Although groundbreaking would be years off, plans and models for the overhaul are already on display at LACMA’s Resnick Pavilion.
“If I understand correctly, this would all be under an overhang,” Harris says, gesturing toward the four tar pits closest to the museum’s 1960s-era Hammer building. “It would block off the light, the rain, and that affects the vegetation.”
“The example of how current vegetation and small animals get trapped (in tar) is how we demonstrate to people how this incredible wealth of fossils got here in the first place,” he adds. “It would go from something that’s totally natural to something artificial.”
Jane Pisano, director of the Natural History Museum, has questions about the Zumthor building’s effect on a different area of the tar pits.
The models show that the larger, so-called lake pit to the east of the museum would be shadowed by the cantilevered roof—”subsuming it under LACMA,” says Pisano, who has been unable to get a map that would show a true overlay of the building on the current site. “It would completely change your perspective on the lake pit—and that’s an iconic symbol of the tar pits.”
LACMA director Michael Govan says the models in the exhibition are not unlike sketches, far from final designs.
“Even I know it cantilevers too far,” Govan says of the overhangs. “But all of that would get worked out over the next five years. There’s no intention to impinge on the tar pits in a negative way. The building is emerging as a sort of celebration of the tar pits; it’s meant to magnify the extraordinary natural feature of the site.”

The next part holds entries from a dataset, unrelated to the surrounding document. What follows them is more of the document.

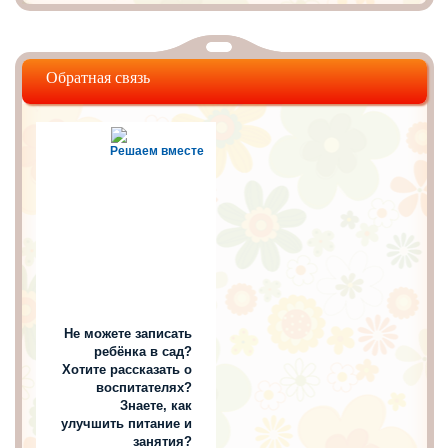
Обратная связь
Решаем вместе
Не можете записать
ребёнка в сад?
Хотите рассказать о
воспитателях?
Знаете, как
улучшить питание и
занятия?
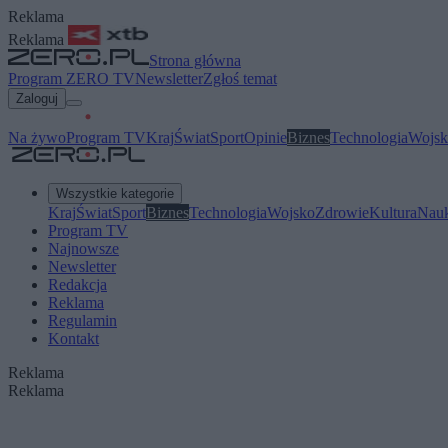
Reklama
Reklama
Strona główna
Program ZERO TV
Newsletter
Zgłoś temat
Zaloguj
Na żywo
Program TV
Kraj
Świat
Sport
Opinie
Biznes
Technologia
Wojsk
Wszystkie kategorie
Kraj
Świat
Sport
Biznes
Technologia
Wojsko
Zdrowie
Kultura
Nau
Program TV
Najnowsze
Newsletter
Redakcja
Reklama
Regulamin
Kontakt
Reklama
Reklama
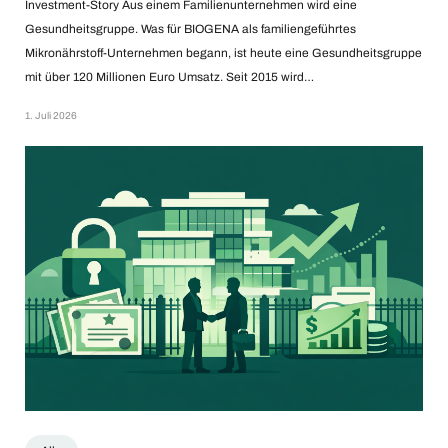
Investment-Story Aus einem Familienunternehmen wird eine
Gesundheitsgruppe. Was für BIOGENA als familiengeführtes
Mikronährstoff-Unternehmen begann, ist heute eine Gesundheitsgruppe
mit über 120 Millionen Euro Umsatz. Seit 2015 wird…
1. Juli 2026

The La Brea tar pits and the Page Museum, which displays more than 1 million Ice Age fossils, have a vaunted reputation among natural historians. “I don’t think there’s a parallel to it anywhere in the world in terms of (fossil) abundance,” says Kirk Johnson, director of the Smithsonian’s National Museum of Natural History in Washington.
In 1986, construction of LACMA’s Japanese Pavilion inadvertently unearthed invertebrate fossils.

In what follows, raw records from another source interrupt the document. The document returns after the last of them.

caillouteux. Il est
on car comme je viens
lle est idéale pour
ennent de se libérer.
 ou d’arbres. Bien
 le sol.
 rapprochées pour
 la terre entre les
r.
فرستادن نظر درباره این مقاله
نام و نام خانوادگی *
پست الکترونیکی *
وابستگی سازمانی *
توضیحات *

In 2006, when the museum built an underground parking garage, 16 fossil deposits were found—bones of bison, horses, camels, saber-toothed cats and a baby mastodon, among others, as well as the museum’s famed mammoth skeleton, nicknamed Zed.
That discovery was fortuitous for the Page. The fossils, embedded in giant chunks of earth, were collected into 23 huge crates—what’s now called “Project 23”—and are the main focus of science being done at the Page. The excavation was paid for by LACMA, which hired the archaeological and paleontological mitigation firm ArchaeoPaleo Resource Management to oversee the salvaging of the fossils and coordinate with the Page.
During construction, however, Zed the mammoth’s skull was accidentally damaged by a bulldozer. Harris wants to make sure similar damage doesn’t happen to fossils that might be unearthed during future construction.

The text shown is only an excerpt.